U.S. Central Command said some of the sites were near the Yemen capital of Sanaa.

“[A] Houthi official told Al Jazeera that the bombing had hit the capital’s al-Dailami Air Base, as well as locations in the governorates of Taiz, Al Bayda and Hajjah,” Al Jazeera reported.

The U.S. has termed the operation targeting Houthi strike capabilities as “Operation Poseidon Archer,” according to CNN.

A senior military official told reporters on Monday the strike mission was distinct from ongoing Operation Prosperity Garden, which is a much broader coalition dedicated to safe passage of merchant ships in the region, but did not confirm the name of the operation.

According to the coalition, the Houthis have launched over 30 attacks on different vessels in the Red Sea in the last two months.

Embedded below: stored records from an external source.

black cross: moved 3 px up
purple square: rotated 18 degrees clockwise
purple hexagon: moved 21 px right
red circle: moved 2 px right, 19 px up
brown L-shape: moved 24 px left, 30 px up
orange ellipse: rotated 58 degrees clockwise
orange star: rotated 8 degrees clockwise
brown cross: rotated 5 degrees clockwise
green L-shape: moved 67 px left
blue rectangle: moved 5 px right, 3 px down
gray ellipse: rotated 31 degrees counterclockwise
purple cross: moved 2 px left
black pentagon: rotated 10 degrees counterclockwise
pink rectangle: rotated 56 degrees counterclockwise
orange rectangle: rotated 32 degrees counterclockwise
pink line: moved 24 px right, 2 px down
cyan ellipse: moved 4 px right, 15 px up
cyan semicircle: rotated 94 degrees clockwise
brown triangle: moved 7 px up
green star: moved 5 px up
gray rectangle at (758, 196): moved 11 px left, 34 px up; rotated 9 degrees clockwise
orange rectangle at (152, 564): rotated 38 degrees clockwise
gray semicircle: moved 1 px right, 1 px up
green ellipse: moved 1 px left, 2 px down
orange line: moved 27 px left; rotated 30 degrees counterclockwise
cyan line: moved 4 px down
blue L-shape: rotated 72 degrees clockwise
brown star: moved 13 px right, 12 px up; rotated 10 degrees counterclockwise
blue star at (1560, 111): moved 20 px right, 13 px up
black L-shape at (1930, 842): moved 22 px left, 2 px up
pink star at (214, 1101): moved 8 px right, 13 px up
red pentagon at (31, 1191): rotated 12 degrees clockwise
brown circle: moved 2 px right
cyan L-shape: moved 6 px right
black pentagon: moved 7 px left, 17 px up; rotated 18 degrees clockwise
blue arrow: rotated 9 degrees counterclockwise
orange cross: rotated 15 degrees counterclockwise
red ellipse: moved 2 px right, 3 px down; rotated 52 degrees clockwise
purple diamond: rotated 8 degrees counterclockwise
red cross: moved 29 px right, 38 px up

On Jan. 11, the U.S. and U.K. struck Houthi targets in Yemen for the first time after nearly three months of Houthi attacks on commercial shipping in the region, USNI News reported at the time. That first round of strikes originated from submarines, strike fighters, and surface ships.

Since then, the U.S. has made limited, smaller strikes on weapons sites that U.S. Central Command says post a threat to merchant traffic.

For example, last week, U.S. forces struck 14 Houthi missiles that the Defense Department says were preparing to fire on ships in the Red Sea.

Houthi forces began striking merchant ships in the Red Sea with a variety of missiles and one-way attack drones on Oct. 17 in solidarity with Hamas forces in their ongoing conflict with Israel. Initially, according to the Houthis, the merchant ships targeted had connections with Israel. Following the joint U.K. and U.S. strikes on Jan. 11, the Houthis have declared that U.S. and U.K.-connected merchant ships are potential targets.

Mallory Shelbourne and Sam LaGrone

Mallory Shelbourne and Sam LaGrone are USNI News staff writers.